In other words, while Abbas fears interim agreements will delay, or perhaps entirely eliminate Palestinian statehood, opponents of the twostate solution in Israel fear the opposite, i.e. that once there is agreement on any formula for Palestinian statehood – the process will be irreversible.
Similarly, on the Israeli side, there is the controversy about the onestate solution – as opposed to the two-state concept. Both extremes, Left and Right, support the former – albeit for contradictory reasons: the first because they oppose the Zionist ideal altogether, the second because they oppose in principle giving up any part of the country – while many Palestinians, including not a few in Abbas’s own camp, support one-statism because they believe that it would spell the end of a Jewish Israel.
Prime Minister Binyamin Netanyahu has more than once stated that Israel doesn’t want to rule over another people and that he is prepared to make difficult decisions in order to achieve an “end of conflict” resolution – but as things look, and this should be clear to our American friends, the prospects for this are almost non-existent – especially if one thinks in terms of nineor six-month time spans.
THE BASIC Palestinian strategy of steering clear of meaningful negotiations in which both sides, not just Israel, would have to make concessions, has not changed for decades.

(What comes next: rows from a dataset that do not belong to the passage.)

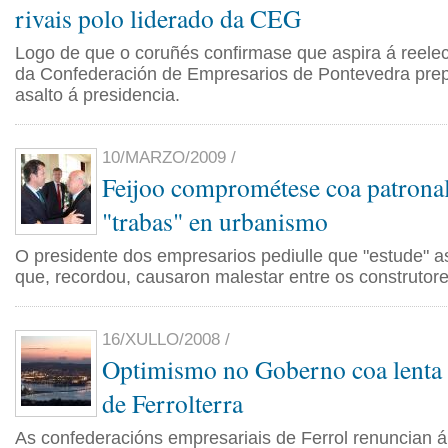
rivais polo liderado da CEG
Logo de que o coruñés confirmase que aspira á reelec
da Confederación de Empresarios de Pontevedra pre
asalto á presidencia.
10/MARZO/2009 /
Feijoo comprométese coa patronal
"trabas" en urbanismo
O presidente dos empresarios pediulle que "estude" a
que, recordou, causaron malestar entre os construtore
16/XULLO/2008 /
Optimismo no Goberno coa lenta 
de Ferrolterra
As confederacións empresariais de Ferrol renuncian á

This was their response to the 1978 autonomy framework – and just as Yasser Arafat, correctly expecting the unofficial contacts which later led to the Oslo agreement to bring him greater benefits, instructed the Palestinian delegation to the official post-Madrid talks to tread water, today’s Palestinian leadership aims the present talks to fail in order to get matters back to the UN and other international bodies – or even to unleash another wave of violence.
Contrary to rumors in Israel, Kerry has stated the US is not planning to present a peace plan of its own, adding that the US cannot force an agreement on the two sides – as indeed it can’t.

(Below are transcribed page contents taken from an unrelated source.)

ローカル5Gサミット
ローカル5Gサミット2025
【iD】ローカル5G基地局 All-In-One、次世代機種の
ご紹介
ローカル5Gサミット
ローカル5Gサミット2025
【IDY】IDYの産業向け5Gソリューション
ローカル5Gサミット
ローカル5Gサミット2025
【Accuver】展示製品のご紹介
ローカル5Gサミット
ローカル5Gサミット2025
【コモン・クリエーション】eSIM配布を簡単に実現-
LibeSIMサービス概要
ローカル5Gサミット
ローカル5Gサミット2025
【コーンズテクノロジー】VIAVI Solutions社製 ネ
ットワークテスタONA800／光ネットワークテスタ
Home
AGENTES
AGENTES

One also often hears the line that “no one can want peace more than the parties themselves” – which, unfortunately underscores the reality that the Palestinians do not want peace – except on their ultimative terms.
There are some predictions that the US might soon submit bridging proposals, but though one can bridge a river, one can’t bridge an ocean.
No US or other proposals, even made with the best intentions, will be acceptable to either side if they ignore the respective basic positions.
This does not preclude some compromise – but not on the larger issues.
What Israel’s most prescient statesman, Moshe Dayan, said 35 years ago still holds true, viz. that no final document that will satisfy the Palestinians can be acceptable to Israel – and vice versa.
Thus, a final “end-of-conflict” agreement is not to be expected any time soon, but on the other hand, to declare total failure would not be advantageous either – including to America which, as Aaron Miller put it, “by pressing the Israelis and the Palestinians back towards the table, has assumed responsibility for producing an agreement.”
Hence, in spite of the declared opposition of all the three parties – Israel, the Palestinians and the US – to partial, interim or provisional agreements, one cannot entirely rule out the possibility that at the end of the nine months allocated by the US for the present talks, what might emerge will after all be some formula of de facto peaceful co-existence, comprising economic steps like those already initiated by the US and Israel, additional mutual security arrangements, expanded Palestinian self-government, perhaps even a slight expansion of Area A into Area C – with the US declaring that progress has been made, creating a basis for talks on permanent status in the future.
The author is a former Ambassador to the US.